Should this be necessary? can't i just start i with the address of the first string, or do this faster any other way?


Solution

  • Std strings allocate their internal storage using the same heap as all other objects allocated using operator new. There is no way to distinguish the various pieces of content.

    That said, from a purely intellectual excercise, it is possible to declare your own implementation of basic_string with a custom allocator, where you can watch the memory allocation and deallocation.

    The full template definition of std::basic string is:

    template<
        class CharT,
        class Traits = std::char_traits<CharT>,
        class Allocator = std::allocator<CharT>
    > class basic_string;
    

    And std::string is actually std::basic_string<char>, relying on the defaults for Traits and Allocator.

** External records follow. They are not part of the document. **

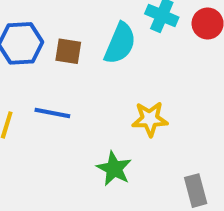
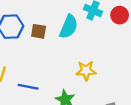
blue line: (52, 113) -> (28, 87), moved

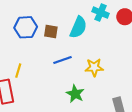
blue line: (28, 87) -> (63, 60), moved, turned -30

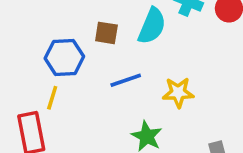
blue hexagon: (26, 27) -> (64, 57), moved

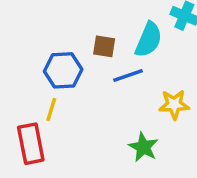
blue line: (126, 80) -> (128, 75), moved

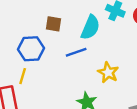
brown square: (104, 46) -> (54, 24), moved
yellow star: (174, 104) -> (108, 73), turned 30

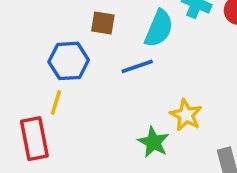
yellow star: (108, 73) -> (186, 115), moved

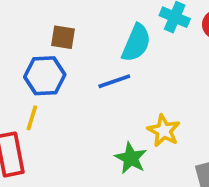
brown square: (103, 23) -> (63, 37), moved

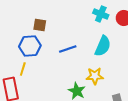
cyan semicircle: (136, 43) -> (103, 46), moved
yellow star: (164, 131) -> (95, 76), turned -30

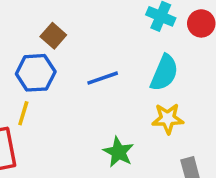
brown square: (40, 25) -> (53, 36), turned 32
yellow star: (95, 76) -> (168, 119), moved

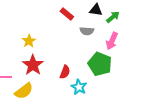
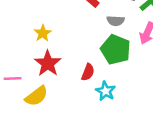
green pentagon: (100, 64) -> (116, 50), moved

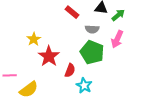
red star: (48, 63) -> (49, 56), moved

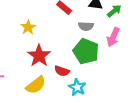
yellow star: (34, 39) -> (28, 27), moved
red semicircle: (70, 70) -> (62, 71), turned 88
yellow semicircle: (29, 90) -> (36, 85), moved

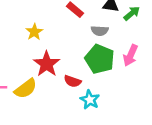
pink arrow: (113, 37) -> (131, 55), moved
yellow semicircle: (36, 85) -> (26, 89), moved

    Where you could supply your own Allocator implementation, which might, for example, log the allocations and deallocations that your program performs, or store the allocations sequentially in some contiguous storage. You would only be tracking the strings you explicitly declared your way.

    Note that move semantics are disabled between standard containers that use different allocators, and in many cases calling std library methods that take or return strings as parameters will invoke a copy between your customised string and a standard allocated version, so the view might still not be a true one.

    As I understand it, the current implementations of std::string simply store the character content in the allocated storage, but it is possible to store other information in the allocated space to help manage the string growth.

    Note that the capacity and current length of the string is stored in the std::string object that also points to this buffer, so it is difficult to infer much useful about the content of the allocated buffer. If it is being used as a legal string then the c++ standards say that it is zero terminated; so that suggests it could be treated as a C char* string.

    Many implementations optimise for very small strings by storing them inline in the std::string object with no dynamic allocation. They rely on some arbitrary rule to understand which layout is current (nullptr or dynamic or inline), such as "knowing" that the capacity, a 64bit integer, can never be bigger than 56 bits value, so the "top byte" is always zero for a dynamic string; but is actually the 1byte size() for an inline string, with a constant max size: The remaining bytes can then be used for the inline content, perhaps up to 23 characters!

    But other schemes are possible. For example the old microsoft string (not std::string) used to store all the length and capacity info in the pointed to object at the start, and the string object was a simple pointer to the next text part of the buffer. This was very convenient for use in printf()! Other pre-c++11 std::string systems tried to share strings and stored reference counts, but the "lifetime" rules for c++11 have made that virtually untenable.